Klebsiella oxytoca is found in patients with antibiotic associated
hemorrhagic colitis as well as in the stools of healthy individuals. (Christoph
Högenauer, et al. 2006).

Pathogenecity

Klebsiella oxytoca is understood to be an opportunistic pathogen that
usually causes hospital acquired infections, frequently involving immunosuppressed
individuals or those patients who require intensive care (Christopher Lowe, et al. 2012). Patients having neurosurgical procedures,
prostatectomies, urinary tract infections (UTI), intravascular catheters,
colonoscopies, platelet transfusions, and pre-existing viral or antibiotic
induced colitis are more susceptible to K. oxytoca infection (Mahendra Kumar Trivedi , et al. 2015). Current evidences show Klebsiella
oxytoca as a possible cause of Antibiotic-associated hemorrhagic colitis (AAHC)
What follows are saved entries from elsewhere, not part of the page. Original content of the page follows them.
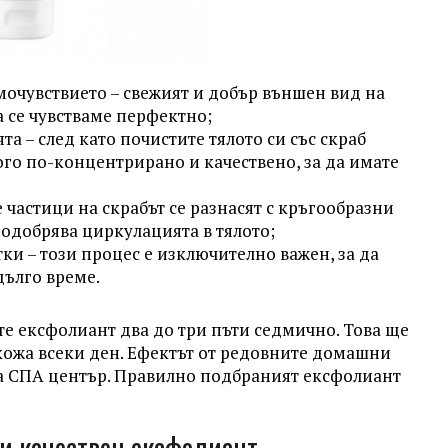
очувствието – свежият и добър външен вид на
а се чувстваме перфектно;
 – след като почистите тялото си със скраб
ого по-концентрирано и качествено, за да имате
частици на скрабът се разнасят с кръгообразни
подобрява циркулацията в тялото;
ки – този процес е изключително важен, за да
дълго време.
е ексфолиант два до три пъти седмично. Това ще
кожа всеки ден. Ефектът от редовните домашни
на СПА център. Правилно подбраният ексфолиант
и качествен ексфолиант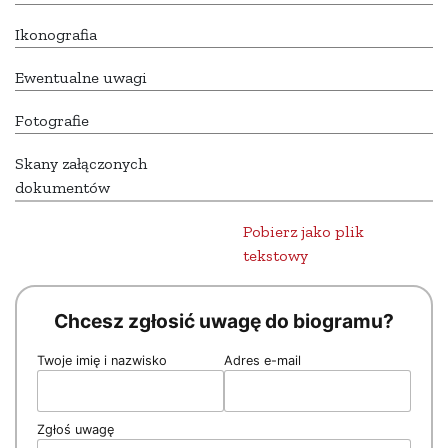
Ikonografia
Ewentualne uwagi
Fotografie
Skany załączonych
dokumentów
Pobierz jako plik
tekstowy
Chcesz zgłosić uwagę do biogramu?
Twoje imię i nazwisko
Adres e-mail
Zgłoś uwagę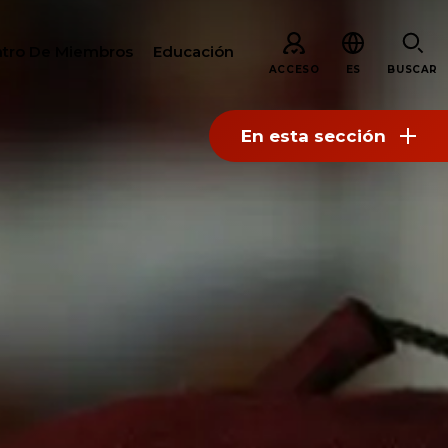
tro De Miembros
Educación
ACCESO
ES
BUSCAR
En esta sección
AR
S
ARE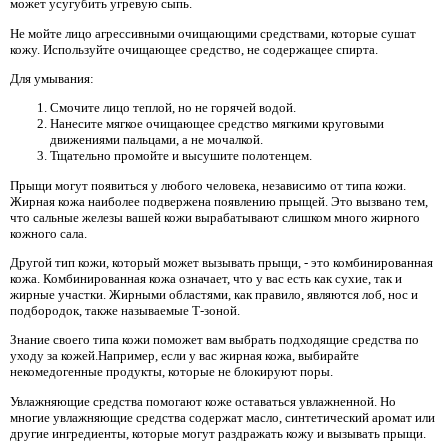
может усугубить угревую сыпь.
Не мойте лицо агрессивными очищающими средствами, которые сушат
кожу. Используйте очищающее средство, не содержащее спирта.
Для умывания:
Смочите лицо теплой, но не горячей водой.
Нанесите мягкое очищающее средство мягкими круговыми
движениями пальцами, а не мочалкой.
Тщательно промойте и высушите полотенцем.
Прыщи могут появиться у любого человека, независимо от типа кожи.
Жирная кожа наиболее подвержена появлению прыщей. Это вызвано тем,
что сальные железы вашей кожи вырабатывают слишком много жирного
кожного сала.
Другой тип кожи, который может вызывать прыщи, - это комбинированная
кожа. Комбинированная кожа означает, что у вас есть как сухие, так и
жирные участки. Жирными областями, как правило, являются лоб, нос и
подбородок, также называемые Т-зоной.
Знание своего типа кожи поможет вам выбрать подходящие средства по
уходу за кожей.Например, если у вас жирная кожа, выбирайте
некомедогенные продукты, которые не блокируют поры.
Увлажняющие средства помогают коже оставаться увлажненной. Но
многие увлажняющие средства содержат масло, синтетический аромат или
другие ингредиенты, которые могут раздражать кожу и вызывать прыщи.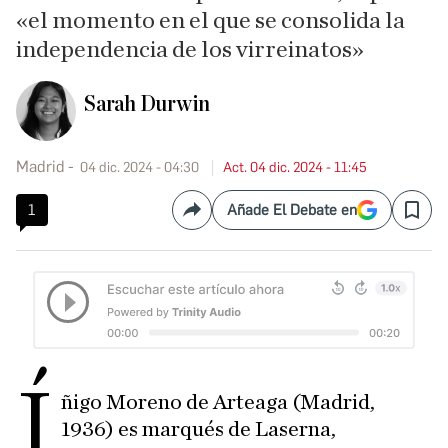
«el momento en el que se consolida la
independencia de los virreinatos»
Sarah Durwin
Madrid
04 dic. 2024 - 04:30
Act. 04 dic. 2024 - 11:45
1
Añade El Debate en
Compartir
Save
Í
ñigo Moreno de Arteaga (Madrid,
1936) es marqués de Laserna,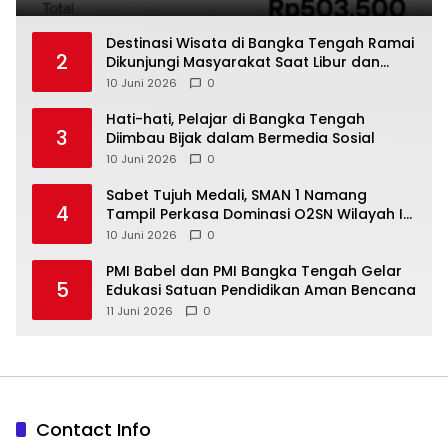
‎Destinasi Wisata di Bangka Tengah Ramai
2
Dikunjungi Masyarakat Saat Libur dan
Akhir Pekan
10 Juni 2026
0
‎Hati-hati, Pelajar di Bangka Tengah
3
Diimbau Bijak dalam Bermedia Sosial
10 Juni 2026
0
‎Sabet Tujuh Medali, SMAN 1 Namang
4
Tampil Perkasa Dominasi O2SN Wilayah I
10 Juni 2026
0
‎PMI Babel dan PMI Bangka Tengah Gelar
5
Edukasi Satuan Pendidikan Aman Bencana
11 Juni 2026
0
Contact Info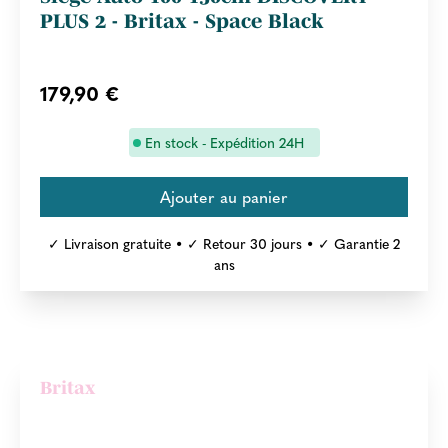
PLUS 2 - Britax - Space Black
179,90 €
En stock - Expédition 24H
✓ Livraison gratuite • ✓ Retour 30 jours • ✓ Garantie 2
ans
Britax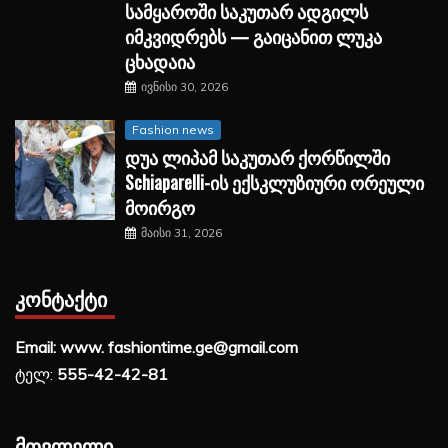
სამყაროში საკუთარ ადგილს
იმკვიდრებს — გაიცანით ლუკა
ცხადაია
ივნისი 30, 2026
Fashion news
დუა ლიპამ საკუთარ ქორწილში
Schiaparelli-ის ექსკლუზიური ორეული
მოირგო
მაისი 31, 2026
ᲙᲝᲜᲢᲐᲥᲢᲘ
Email: www. fashiontime.ge@gmail.com
ტელ:
555-42-42-81
ᲛᲗᲕᲚᲔᲚᲘ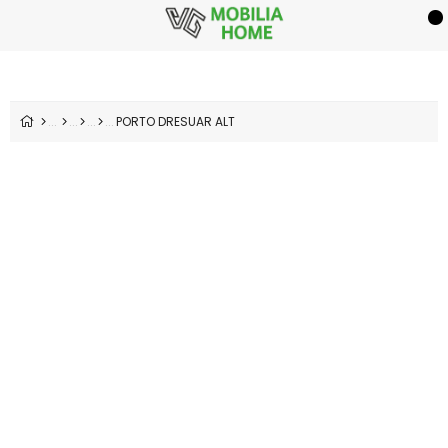
PORTO DRESUAR ALT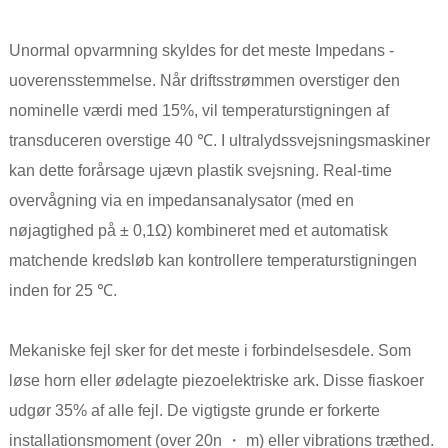
Unormal opvarmning skyldes for det meste Impedans -
uoverensstemmelse. Når driftsstrømmen overstiger den
nominelle værdi med 15%, vil temperaturstigningen af ​​
transduceren overstige 40 ℃. I ultralydssvejsningsmaskiner
kan dette forårsage ujævn plastik svejsning. Real-time
overvågning via en impedansanalysator (med en
nøjagtighed på ± 0,1Ω) kombineret med et automatisk
matchende kredsløb kan kontrollere temperaturstigningen
inden for 25 ℃.
Mekaniske fejl sker for det meste i forbindelsesdele. Som
løse horn eller ødelagte piezoelektriske ark. Disse fiaskoer
udgør 35% af alle fejl. De vigtigste grunde er forkerte
installationsmoment (over 20n ・ m) eller vibrations træthed.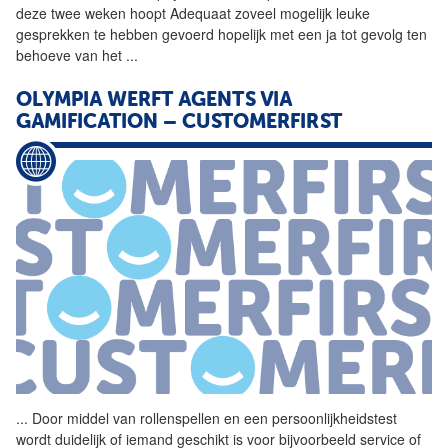
deze twee weken hoopt Adequaat zoveel mogelijk leuke
gesprekken te hebben gevoerd hopelijk met een ja tot gevolg ten
behoeve van het
...
OLYMPIA WERFT AGENTS VIA
GAMIFICATION – CUSTOMERFIRST
...
Door middel van
rollenspellen
en een persoonlijkheidstest
wordt duidelijk of iemand geschikt is voor bijvoorbeeld service of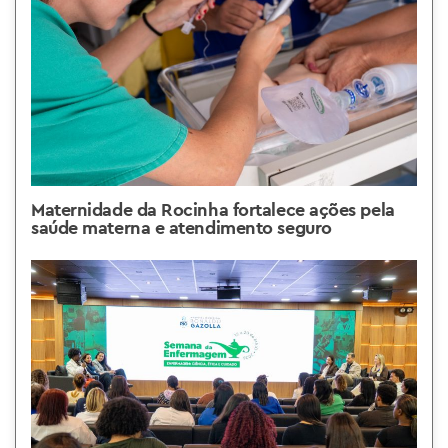
Maternidade da Rocinha fortalece ações pela
saúde materna e atendimento seguro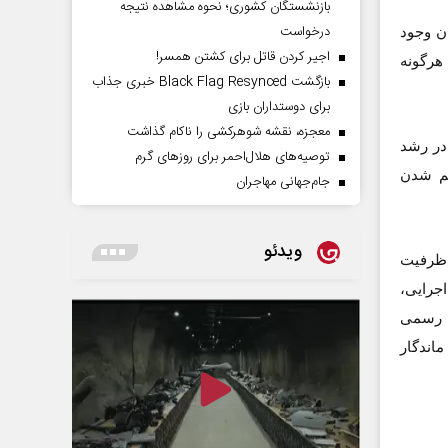
بازنشستگان کشوری؛ نحوه مشاهده نتیجه
درخواست
ن کرمان وجود
اجیر کردن قاتل برای کشتن همسر!
رائه هرگونه
بازگشت Black Flag Resynced خبری جذاب
برای دوستداران بازی
معجزه، نقشه شوهرکشی را ناکام گذاشت
در رشد
توصیه‌های هلال‌احمر برای روز‌های گرم
هم شدن
جام‌جهانی مهاجران
ویدئو
 ظرفیت
جرایی،
ن رسمی
اندگار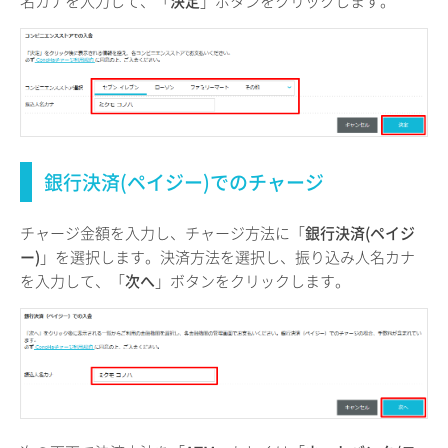
名カナを入力して、「
決定
」ボタンをクリックします。
銀行決済(ペイジー)でのチャージ
チャージ金額を入力し、チャージ方法に「
銀行決済(ペイジ
ー)
」を選択します。決済方法を選択し、振り込み人名カナ
を入力して、「
次へ
」ボタンをクリックします。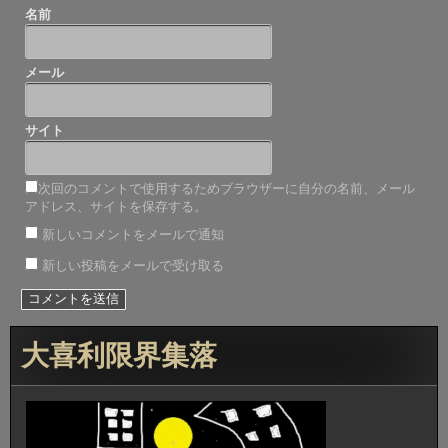
名前
メール
サイト
次回のコメントで使用するためブラウザーに自分の名前、メール
アドレス、サイトを保存する。
新しいコメントをメールで通知
新しい投稿をメールで受け取る
大喜利限界集落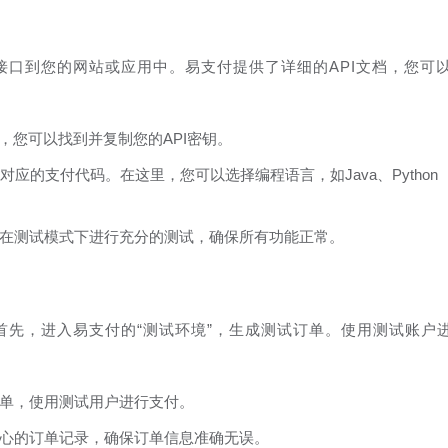
接口到您的网站或应用中。易支付提供了详细的API文档，您可
中，您可以找到并复制您的API密钥。
对应的支付代码。在这里，您可以选择编程语言，如Java、Python
在测试模式下进行充分的测试，确保所有功能正常。
首先，进入易支付的“测试环境”，生成测试订单。使用测试账户
单，使用测试用户进行支付。
心的订单记录，确保订单信息准确无误。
(Stephen A Smith, et al. 2009) Klebsiella oxytoca isolated from
patients with antibiotic associated haemorrhagic enterocolitis had been shown
to produce a cytotoxin which exerts  a
cytotoxic effect, example include, cell-rounding followed by cell death, on
many tissue culture cells (JUNZABURO
MINAMI, et al. 1992). K. oxytoca constitutively produce
chromosomal –lactamases which provides resistance to ampicillin and amoxicillin
(LAURENT BEAUGERIE. Et al. 2003). K.
oxytoca is typically resistant to some antibiotics like cefotaxime, ceftazidime
and aztreonam (Mahendra Kumar Trivedi , et al. 2015).